The mute button has created a false sense of multitasking. People think they're being productive by "attending" meetings while actually doing email or browsing LinkedIn. They're not really present for either activity. It's like trying to drive while texting—you're dangerous at both.

I started insisting on phone-only calls for anything involving fewer than four people. The difference is startling. Conversations that would take 45 minutes on video wrap up in 15 minutes on phone. Something about not seeing faces makes people more direct and less performative.

What Great Meeting Leaders Actually Do

The best meeting facilitators I know are slightly obsessive about preparation, ruthlessly focused during execution, and absolutely paranoid about follow-through. They don't wing it, ever.

They send out agendas that include specific questions each person needs to be ready to answer. Not vague "we'll discuss the project status"—actual questions like "Sarah, what's blocking the API integration, and what do you need from this group to solve it?"

During the meeting, they're comfortable with silence. Silence is where real thinking happens, but most facilitators panic and fill it with chatter. Learn to shut up and let people process. Some of the best insights come after 10-15 seconds of awkward quiet.

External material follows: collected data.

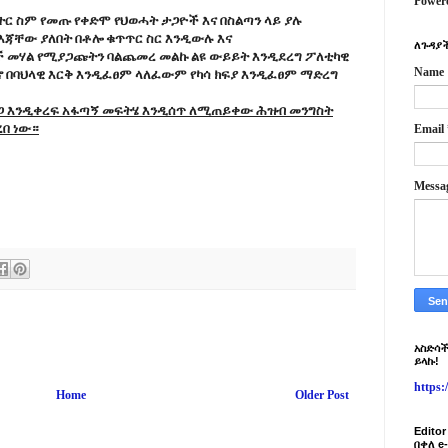
Power
ተር ስም የመጡ የቀድሞ የህወሓት ታጋዮች እና በስልጣን ላይ ያሉ
እጃቸው ያለበት በቶሎ ቁጥጥር ስር እንዲውሉ እና
ለጉዳያች
ች መሃል የሚያጋጩትን ባልጨመረ መልኩ ልዩ ውይይት እንዲደረግ ፖለቲካዊ
Name
 በባህላዊ እርቅ እንዲፈፀም ላለፈውም የካሳ ክፍያ እንዲፈፀም ማድረግ
ደጋ እንዲቀረፍ አፋጣኝ መፍትሄ እንዲሰጥ ለሚጠይቀው ሕዝብ መንግስት
ረበ ነው።
Email
Messa
አስድሳች
ይላኩ!
https
Home
Older Post
Edito
በቀለ e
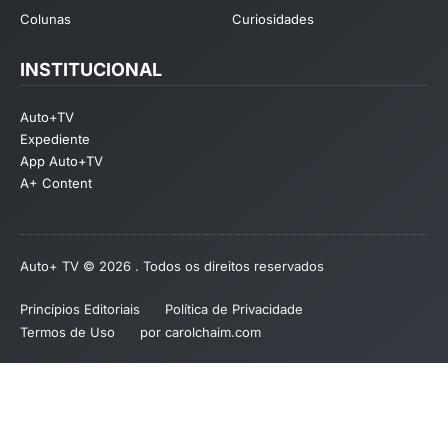
Colunas
Curiosidades
INSTITUCIONAL
Auto+TV
Expediente
App Auto+TV
A+ Content
Auto+ TV © 2026 . Todos os direitos reservados
Princípios Editoriais
Política de Privacidade
Termos de Uso
por carolchaim.com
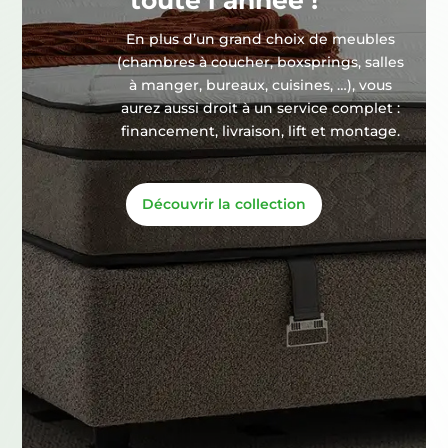
toute l’année !
En plus d’un grand choix de meubles
(chambres à coucher, boxsprings, salles
à manger, bureaux, cuisines, …), vous
aurez aussi droit à un service complet :
financement, livraison, lift et montage.
Découvrir la collection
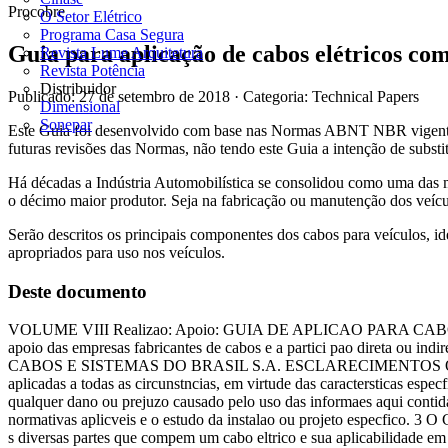
Procobre
O Setor Elétrico
Programa Casa Segura
Guia para aplicação de cabos elétricos com
Revista Lume Arquitetura
Revista Potência
Distribuidor
Publicado: 27 de setembro de 2018
· Categoria: Technical Papers
Dimensional
Sonepar
Este Guia foi desenvolvido com base nas Normas ABNT NBR vigentes n
futuras revisões das Normas, não tendo este Guia a intenção de substit
Há décadas a Indústria Automobilística se consolidou como uma das m
o décimo maior produtor. Seja na fabricação ou manutenção dos veícul
Serão descritos os principais componentes dos cabos para veículos, id
apropriados para uso nos veículos.
Deste documento
VOLUME VIII Realizao: Apoio: GUIA DE APLICAO PARA C
apoio das empresas fabricantes de cabos e a partici pao direta ou 
CABOS E SISTEMAS DO BRASIL S.A. ESCLARECIMENTOS O presente do
aplicadas a todas as circunstncias, em virtude das caractersticas espec
qualquer dano ou prejuzo causado pelo uso das informaes aqui conti
normativas aplicveis e o estudo da instalao ou projeto especfico. 3 O
s diversas partes que compem um cabo eltrico e sua aplicabilidade 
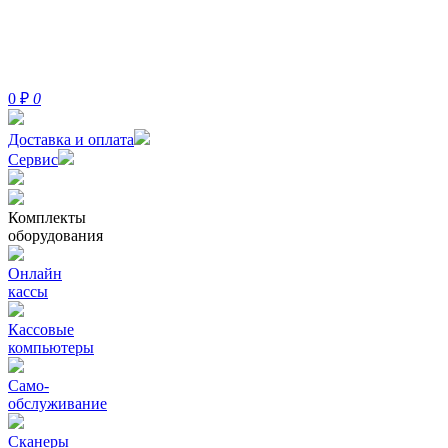
0
₽
0
Доставка и оплата
Сервис
Комплекты
оборудования
Онлайн
кассы
Кассовые
компьютеры
Само-
обслуживание
Сканеры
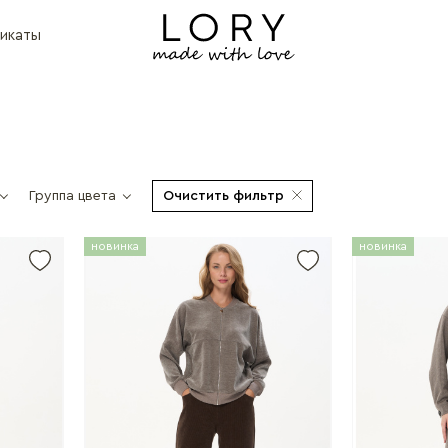
икаты
Группа цвета
Очистить фильтр
новинка
новинка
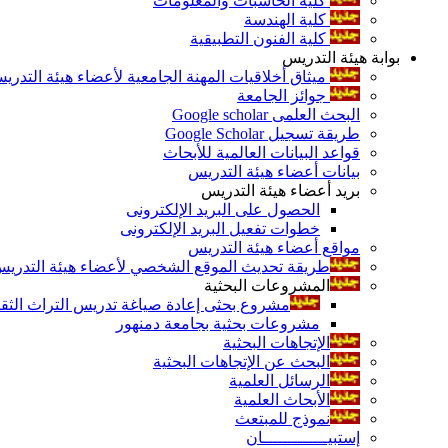
كلية الحاسبات والمعلومات
كلية الهندسة
كلية الفنون التطبيقية
بوابة هيئة التدريس
ميثاق أخلاقيات المهنة الجامعية لأعضاء هيئة التدري
جوائز الجامعة
البحث العلمى Google scholar
طريقة تسجيل Google Scholar
قواعد البيانات العالمية للأبحاث
بيانات أعضاء هيئة التدريس
بريد أعضاء هيئة التدريس
الحصول على البريد الإلكترونى
خطوات تفعيل البريد الإلكترونى
مواقع أعضاء هيئة التدريس
طريقة تحديث الموقع الشخصي لأعضاء هيئة التدريس و
المشروعات البحثية
مشروع بحثى إعادة صياغة تدريس التراث الثقافى 
مشروعات بحثية بجامعة دمنهور
الإتجاهات البحثية
البحث عن الإتجاهات البحثية
الرسائل العلمية
الأبحاث العلمية
نموذج للمبتعث
إستبيـــــــــــــان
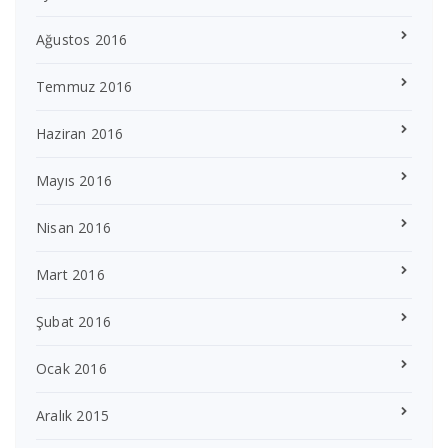
Ağustos 2016
Temmuz 2016
Haziran 2016
Mayıs 2016
Nisan 2016
Mart 2016
Şubat 2016
Ocak 2016
Aralık 2015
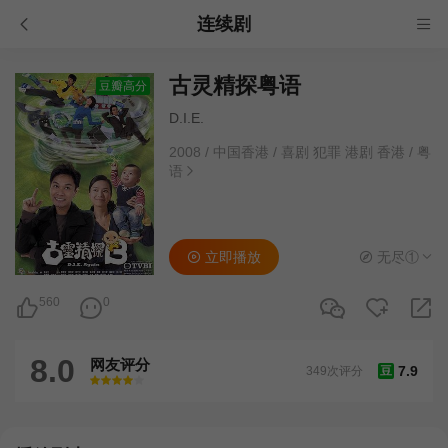
连续剧
古灵精探粤语
豆瓣高分
D.I.E.
2008
/
中国香港
/
喜剧 犯罪 港剧 香港
/
粤
语
立即播放
无尽①
560
0
8.0
网友评分
7.9
349次评分
豆
很差
较差
还行
推荐
力荐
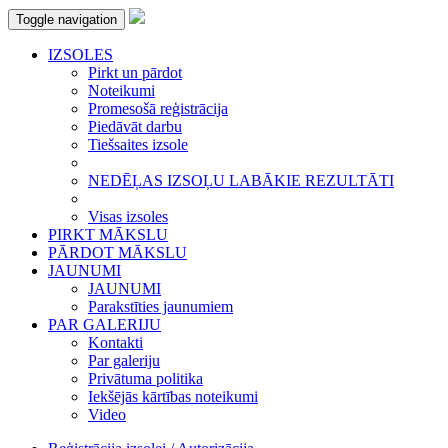
Toggle navigation
IZSOLES
Pirkt un pārdot
Noteikumi
Promesošā reģistrācija
Piedāvāt darbu
Tiešsaites izsole
NEDĒĻAS IZSOĻU LABĀKIE REZULTĀTI
Visas izsoles
PIRKT MĀKSLU
PĀRDOT MĀKSLU
JAUNUMI
JAUNUMI
Parakstīties jaunumiem
PAR GALERIJU
Kontakti
Par galeriju
Privātuma politika
Iekšējās kārtības noteikumi
Video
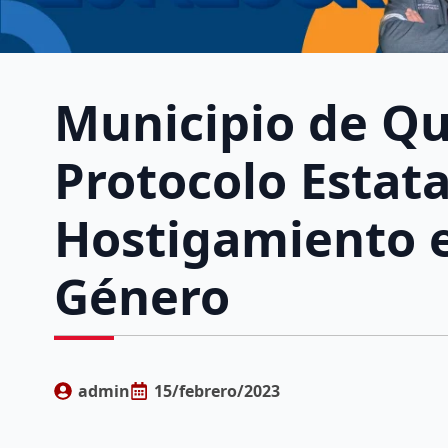
Municipio de Qu
Protocolo Estata
Hostigamiento 
Género
admin
15/febrero/2023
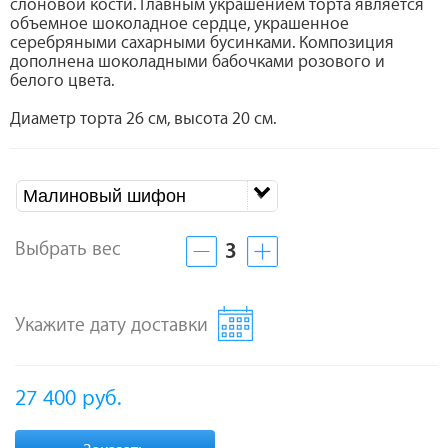
слоновой кости. Главным украшением торта является
объемное шоколадное сердце, украшенное
серебряными сахарными бусинками. Композиция
дополнена шоколадными бабочками розового и
белого цвета.
Диаметр торта 26 см, высота 20 см.
Малиновый шифон
Выбрать вес
3
Укажите дату доставки
27 400
руб.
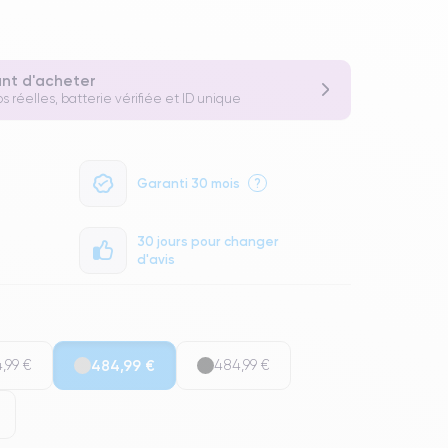
ant d'acheter
s réelles, batterie vérifiée et ID unique
Garanti 30 mois
?
30 jours pour changer
d'avis
,99 €
484,99 €
484,99 €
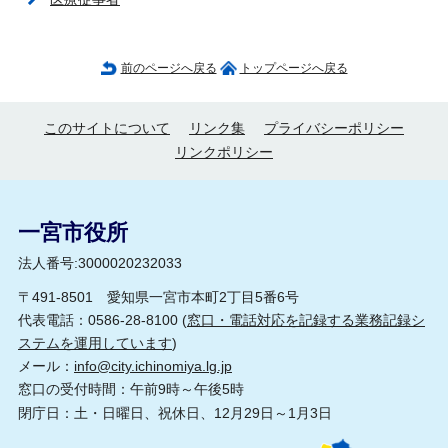
前のページへ戻る
トップページへ戻る
このサイトについて
リンク集
プライバシーポリシー
リンクポリシー
一宮市役所
法人番号:3000020232033
〒491-8501 愛知県一宮市本町2丁目5番6号
代表電話：0586-28-8100 (
窓口・電話対応を記録する業務記録シ
ステムを運用しています
)
メール：
info@city.ichinomiya.lg.jp
窓口の受付時間：午前9時～午後5時
閉庁日：土・日曜日、祝休日、12月29日～1月3日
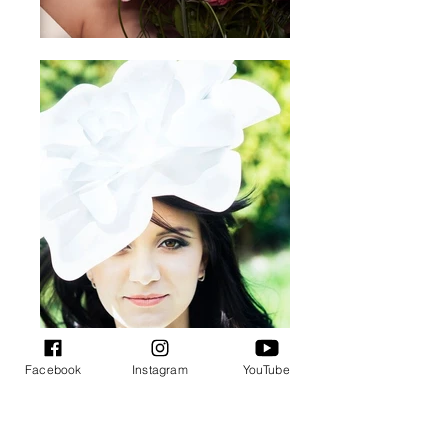
Facebook
Instagram
YouTube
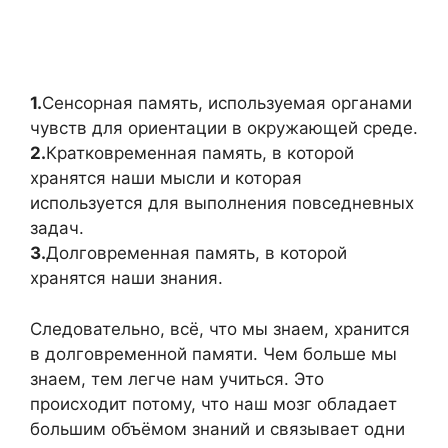
1.
Сенсорная память, используемая органами
чувств для ориентации в окружающей среде.
2.
Кратковременная память, в которой
хранятся наши мысли и которая
используется для выполнения повседневных
задач.
3.
Долговременная память, в которой
хранятся наши знания.
Следовательно, всё, что мы знаем, хранится
в долговременной памяти. Чем больше мы
знаем, тем легче нам учиться. Это
происходит потому, что наш мозг обладает
большим объёмом знаний и связывает одни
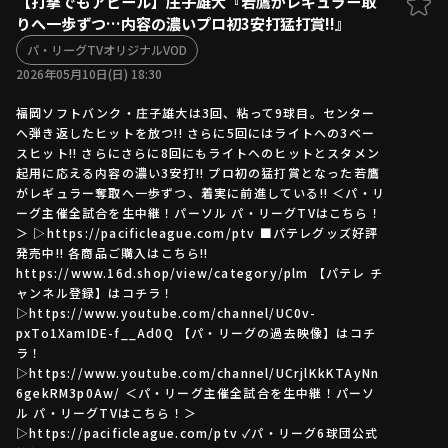
【打撃でもアピール】庄子雄大『若鷹がレギュラー取
りへ一歩ずつ…内容の濃いプロ初3安打猛打賞!!』
ファーム東地区
選手名鑑トップ
ニュース
パ・リーグTVオリジナルVOD
北海道日本ハムファイターズ
ファーム中地区
2026年05月10日(日) 18:30
東北楽天ゴールデンイーグルス
ファーム西地区
埼玉西武ライオンズ
福岡ソフトバンク・庄子雄大は3回、粘って9球目。センター
へ弾き返したヒットを放つ!! さらに5回にはライトへの3ベー
千葉ロッテマリーンズ
設定
交流戦
スヒット!! さらにさらに8回にもライトへのヒットとスタメン
オリックス・バファローズ
起用に応える内容の濃い3安打!! プロ初の猛打賞となった若鷹
福岡ソフトバンクホークス
がレギュラー奪取へ一歩ずつ、着実に前進している!! ＜パ・リ
ーグ主催全試合を生中継！パーソル パ・リーグTVはこちら！
＞ ▷https://pacificleague.com/ptv ■パテレグッズ好評
発売中!! 各商品ご購入はこちら!!
https://www.16d.shop/view/category/plm 【パテレ チ
ャンネル登録】はコチラ！
▷https://www.youtube.com/channel/UC0v-
pxTo1XamIDE-f__Ad0Q 【パ・リーグの過去映像】はコチ
ラ！
▷https://www.youtube.com/channel/UCrjlKkKTAyNn
6gekRM3p0Aw/ ＜パ・リーグ主催全試合を生中継！パーソ
ル パ・リーグTVはこちら！＞
▷https://pacificleague.com/ptv ✓パ・リーグ6球団公式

They end with clarity, not optimism. Everyone leaves knowing exactly what they're supposed to do, by when, and how success will be measured. "Thanks everyone, great discussion" is not an ending—it's an abdication of responsibility.

Most importantly, they follow up within 24 hours with written confirmation of decisions made and actions assigned. This isn't bureaucracy—it's the difference between a meeting that creates momentum and one that creates confusion.

The Australian Way Forward

We need to get comfortable with admitting when meetings aren't working. Our cultural tendency to "give things a fair go" works against us here. Some meeting formats are fundamentally broken and no amount of good intentions will fix them.

Start saying no to meetings where you can't see your specific contribution. Ask organisers to explain exactly what decision needs your input. If they can't answer clearly, you probably don't need to be there.

When you do run meetings, embrace the discomfort of calling out tangents, redirecting rambling speakers, and ending early when objectives are met. Your team will initially resist this directness, but they'll eventually appreciate getting their time back.

The companies that figure this out first will have an enormous competitive advantage. While their competitors are tied up in endless meetings, they'll be executing, iterating, and winning market share.

Your meetings are terrible because you've accepted terrible as normal. Stop accepting it. The solution isn't better meeting techniques—it's fewer meetings, run by people who understand that everyone's time is finite and precious.

Now if you'll excuse me, I have a "quick sync" to cancel.